Wednesday, July 29, 2009

The Bekavac Files: A Three Part Manifesto on Sports and Society (Part Two)

(Editors Note: Part Two in the Bekavac Series. Part One here)

Part II – Who Shaved the Dice?

“Baseball’s been a favorite sport of mine ever since a friend of mine, Arnold Rothstein, fixed the 1919 World Series.” – Hyman Roth

Boxing died, and Mixed Martial Arts began the night of March 13, 1999. I was a senior in high school, and a bunch of friends and I went in on the pay-per-view of the first bout between Lennox Lewis and Evander Holyfield. Despite clearly winning, the fight was ruled a draw and Holyfield retained the title. All of us went off of our heads, immediately suspecting the fight had been fixed. The media zeroed in on judge Eugenia Williams, which was so clearly off the mark with her scoring that it raised eyebrows and prompted investigations and even a statistical analysis of subjective scoring anomalies by Carnegie Mellon University.

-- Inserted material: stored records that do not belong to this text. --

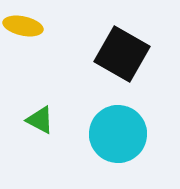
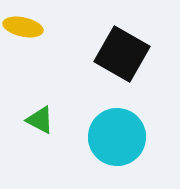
yellow ellipse: moved 1 px down
cyan circle: moved 1 px left, 3 px down
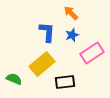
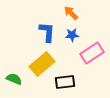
blue star: rotated 16 degrees clockwise
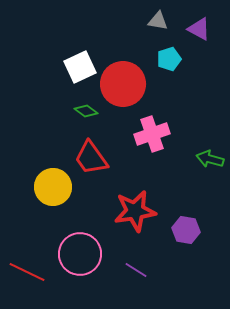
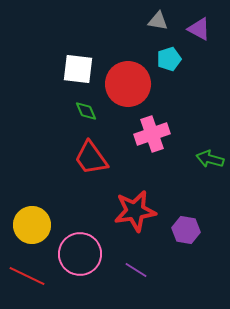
white square: moved 2 px left, 2 px down; rotated 32 degrees clockwise
red circle: moved 5 px right
green diamond: rotated 30 degrees clockwise
yellow circle: moved 21 px left, 38 px down
red line: moved 4 px down
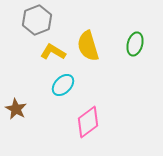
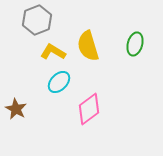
cyan ellipse: moved 4 px left, 3 px up
pink diamond: moved 1 px right, 13 px up
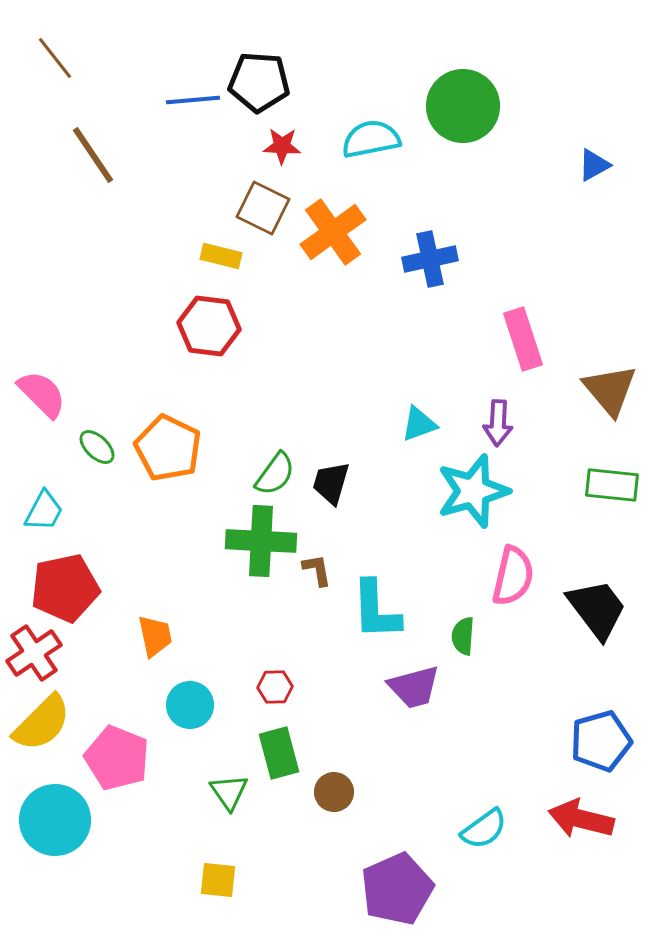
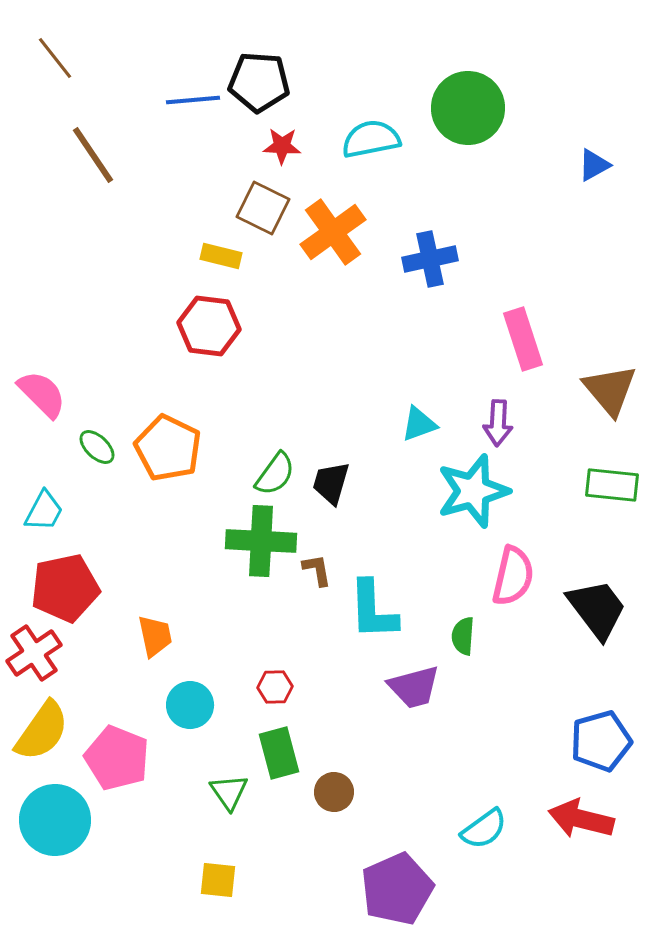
green circle at (463, 106): moved 5 px right, 2 px down
cyan L-shape at (376, 610): moved 3 px left
yellow semicircle at (42, 723): moved 8 px down; rotated 10 degrees counterclockwise
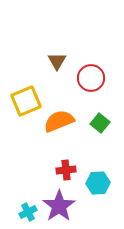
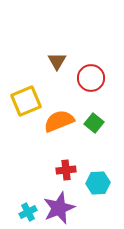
green square: moved 6 px left
purple star: moved 2 px down; rotated 12 degrees clockwise
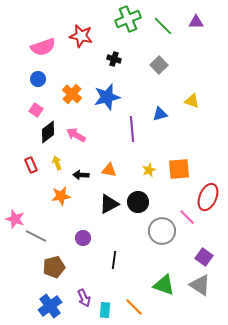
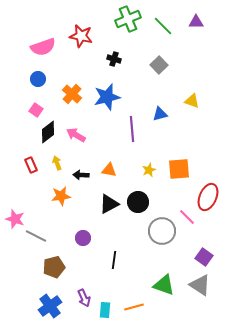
orange line: rotated 60 degrees counterclockwise
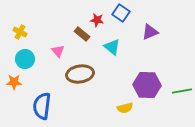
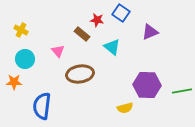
yellow cross: moved 1 px right, 2 px up
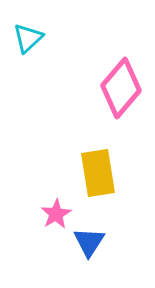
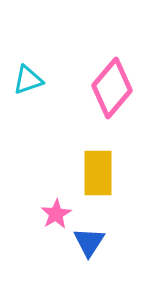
cyan triangle: moved 42 px down; rotated 24 degrees clockwise
pink diamond: moved 9 px left
yellow rectangle: rotated 9 degrees clockwise
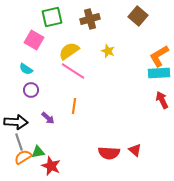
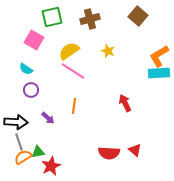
red arrow: moved 37 px left, 3 px down
red star: rotated 24 degrees clockwise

Whether or not the fight was fixed wasn’t important. What was important was that the air around the fight smelled fixed. Boxing lost credibility. Mixed Martial Arts filled the void our society needs for gladiatorial bloodshed. If the fight was fixed, then the chance for chance was gone by the ringing of the Round One bell. It became pro wrestling. Scripted, predetermined, and set. Boxing was dead.

That loss of chance is the loss of the very core of sports. When that core begins to be questioned, a death pallor drops over the sport. Pete Rose’s gambling cast doubts. What Bart Giamante did was to excise him like a tumor from the game. It wasn’t that what he did was unseemly or unlike what most Americans do on sporting events, it was that he undermined the idea that we have that the game is being played out impromptu. It was convienient for Mr. Giamante that Rose’s gambling was against the laws of the game.

Jose Canseco’s Juiced and the Mitchell Report casts doubts. Some in the American public wanted Rafael Palmeiro’s and Mark McGuire’s and Barry Bonds’s heads. Mr. Riley, and many highly intelligent legalistas, will say that this is an unfair reaction, and comparing it to Rose is unfounded because what Rose did was against the rules of baseball. When these players were juicing, it wasn’t against the rules. Hold on Riley; what they were doing was altering the randomness of the home run. God-given talent, weight room time, and hand eye coordination all factor in. But there is an idea that the genetics, capacity and drive to work and drive to work and psychosomatic development is something that all humans have access to. When there is a magic potion that only some have access to, it alters the playing field. It tilts it. It makes things more likely, rather than by chance. The removal of the chance is the ruin of a sport.

However, there are some athletes that can, by their own talents or work ethic, tilt the field all the same. And that’s what makes them great.